Preset value is pre-set by operating personnel according to project demand, is constantly adjusted risk conduction parameter, is realized AUC value
It continues to optimize, when AUC value is greater than or equal to preset value, represents risk conduction model and reached default quality requirement.At this time
Record each parameter in risk conduction model.
When needing to calculate Target Enterprise risk, node establishes risk conduction model centered on Target Enterprise, and brings into
The risk of the risk initial value of network Zhong Ge enterprises and the model parameter calculation Target Enterprise of record.
Risk conduction model the present invention is based on Complex Networks Theory be can study in the network that enterprise and people are formed when
The influence that other nodes in network are generated after some node occurrence risks.

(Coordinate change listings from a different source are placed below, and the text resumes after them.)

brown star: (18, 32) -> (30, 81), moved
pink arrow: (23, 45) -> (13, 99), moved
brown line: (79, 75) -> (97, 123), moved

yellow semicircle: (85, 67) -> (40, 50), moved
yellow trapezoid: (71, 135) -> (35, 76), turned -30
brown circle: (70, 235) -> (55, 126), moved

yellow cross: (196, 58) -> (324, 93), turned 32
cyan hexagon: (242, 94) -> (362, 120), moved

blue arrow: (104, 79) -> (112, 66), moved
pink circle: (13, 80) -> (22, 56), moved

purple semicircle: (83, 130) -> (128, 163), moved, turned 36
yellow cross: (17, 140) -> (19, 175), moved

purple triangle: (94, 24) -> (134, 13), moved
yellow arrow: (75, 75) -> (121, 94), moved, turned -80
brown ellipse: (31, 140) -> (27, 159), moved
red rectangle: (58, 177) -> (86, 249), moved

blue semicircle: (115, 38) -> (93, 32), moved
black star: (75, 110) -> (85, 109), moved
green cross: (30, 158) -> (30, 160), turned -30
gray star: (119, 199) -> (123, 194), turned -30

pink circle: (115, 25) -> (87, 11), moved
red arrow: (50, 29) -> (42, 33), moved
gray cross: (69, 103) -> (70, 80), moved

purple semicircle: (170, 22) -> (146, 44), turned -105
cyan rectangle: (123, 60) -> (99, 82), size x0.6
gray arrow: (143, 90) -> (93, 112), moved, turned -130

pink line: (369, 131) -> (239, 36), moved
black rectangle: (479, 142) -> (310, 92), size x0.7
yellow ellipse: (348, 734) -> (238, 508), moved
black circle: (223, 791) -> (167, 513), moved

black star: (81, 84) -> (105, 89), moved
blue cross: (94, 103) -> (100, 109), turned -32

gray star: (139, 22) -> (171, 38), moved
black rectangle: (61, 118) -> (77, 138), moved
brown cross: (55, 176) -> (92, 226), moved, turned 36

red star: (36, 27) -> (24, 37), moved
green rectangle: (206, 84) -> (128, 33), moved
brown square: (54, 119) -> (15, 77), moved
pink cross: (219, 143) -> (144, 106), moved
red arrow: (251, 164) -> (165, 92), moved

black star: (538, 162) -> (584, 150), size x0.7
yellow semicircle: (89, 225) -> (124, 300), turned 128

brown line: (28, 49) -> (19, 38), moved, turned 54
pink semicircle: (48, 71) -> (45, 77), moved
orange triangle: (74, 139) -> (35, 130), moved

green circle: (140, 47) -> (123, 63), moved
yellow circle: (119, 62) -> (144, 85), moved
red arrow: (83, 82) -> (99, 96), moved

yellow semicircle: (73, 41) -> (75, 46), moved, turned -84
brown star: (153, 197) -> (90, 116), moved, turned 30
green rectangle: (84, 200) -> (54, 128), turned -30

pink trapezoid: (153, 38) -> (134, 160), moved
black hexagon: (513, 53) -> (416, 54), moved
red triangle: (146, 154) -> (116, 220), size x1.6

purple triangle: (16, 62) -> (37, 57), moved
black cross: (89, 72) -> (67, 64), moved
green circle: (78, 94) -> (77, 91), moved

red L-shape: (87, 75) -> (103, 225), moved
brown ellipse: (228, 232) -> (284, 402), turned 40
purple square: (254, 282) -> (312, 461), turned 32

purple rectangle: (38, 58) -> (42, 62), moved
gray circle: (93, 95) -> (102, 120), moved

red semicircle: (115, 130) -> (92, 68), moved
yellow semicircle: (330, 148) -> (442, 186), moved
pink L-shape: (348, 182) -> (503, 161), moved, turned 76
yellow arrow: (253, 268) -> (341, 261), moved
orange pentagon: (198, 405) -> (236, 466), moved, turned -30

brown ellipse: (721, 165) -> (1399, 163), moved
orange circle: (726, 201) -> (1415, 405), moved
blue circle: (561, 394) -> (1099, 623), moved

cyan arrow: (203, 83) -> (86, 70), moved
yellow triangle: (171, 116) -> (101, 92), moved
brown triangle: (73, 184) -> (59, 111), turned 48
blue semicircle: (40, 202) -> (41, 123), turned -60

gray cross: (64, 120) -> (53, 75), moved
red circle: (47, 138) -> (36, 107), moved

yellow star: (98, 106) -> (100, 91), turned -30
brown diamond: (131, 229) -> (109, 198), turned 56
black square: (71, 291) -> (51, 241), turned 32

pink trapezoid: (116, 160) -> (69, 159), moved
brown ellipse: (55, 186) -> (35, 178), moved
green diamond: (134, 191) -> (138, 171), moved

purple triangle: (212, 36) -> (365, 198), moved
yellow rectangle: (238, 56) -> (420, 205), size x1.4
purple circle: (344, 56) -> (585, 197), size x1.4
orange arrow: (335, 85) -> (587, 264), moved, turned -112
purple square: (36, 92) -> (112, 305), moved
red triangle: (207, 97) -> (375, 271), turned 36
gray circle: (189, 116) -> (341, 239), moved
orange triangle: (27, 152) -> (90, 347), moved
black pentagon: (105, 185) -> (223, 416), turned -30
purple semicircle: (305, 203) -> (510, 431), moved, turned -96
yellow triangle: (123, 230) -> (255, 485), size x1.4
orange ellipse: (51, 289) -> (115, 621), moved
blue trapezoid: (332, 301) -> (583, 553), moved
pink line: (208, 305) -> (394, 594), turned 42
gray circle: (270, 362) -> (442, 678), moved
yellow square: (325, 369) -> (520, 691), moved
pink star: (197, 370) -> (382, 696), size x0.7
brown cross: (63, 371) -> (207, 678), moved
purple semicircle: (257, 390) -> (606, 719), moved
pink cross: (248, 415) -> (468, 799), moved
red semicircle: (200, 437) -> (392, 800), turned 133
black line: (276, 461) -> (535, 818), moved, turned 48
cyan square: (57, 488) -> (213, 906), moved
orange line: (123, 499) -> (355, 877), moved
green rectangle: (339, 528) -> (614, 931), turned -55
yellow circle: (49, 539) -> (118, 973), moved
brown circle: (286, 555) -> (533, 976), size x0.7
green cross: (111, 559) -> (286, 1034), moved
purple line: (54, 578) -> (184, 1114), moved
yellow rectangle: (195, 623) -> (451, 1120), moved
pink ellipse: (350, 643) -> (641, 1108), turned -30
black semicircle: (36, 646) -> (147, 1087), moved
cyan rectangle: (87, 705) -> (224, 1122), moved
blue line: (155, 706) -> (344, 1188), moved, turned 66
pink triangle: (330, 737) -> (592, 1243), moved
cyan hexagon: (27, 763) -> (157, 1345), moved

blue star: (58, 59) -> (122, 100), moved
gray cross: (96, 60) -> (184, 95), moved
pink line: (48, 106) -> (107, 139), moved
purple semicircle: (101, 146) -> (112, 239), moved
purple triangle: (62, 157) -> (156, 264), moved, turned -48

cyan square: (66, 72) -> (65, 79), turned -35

The risk of enterprise is more than the business circumstance correlation with itself, is also looked forward to his direct correlation enterprise and indirect association
Industry is related.An extremely complex network can be formed between enterprise and enterprise, between enterprise and people.The present invention looks forward to the whole nation
Industry, enterprise administrator and the relation between them are configured to a very huge network, possess about 1,000,000,000 nodes,
About 4,000,000,000 sides.For the network of such complexity, the theory and technology research that the present invention is conducted using complex network and risk is looked forward to
Risk transmission relation between industry and enterprise quantifies an enterprise and generates risk to the much influences of other enterprises generation.
The present invention can be realized from Research on network structure business risk.
The present invention can realize the angle research business risk conducted from risk.
The present invention establishes multi-level network model, quantify after network interior joint occurrence risk to other directly or
The influence for the node being indirectly connected with.The foundation of risk conduction model solves business risk assessment risk and quantifies, and risk is at any time
Between variation and node between risk transmission the problems such as.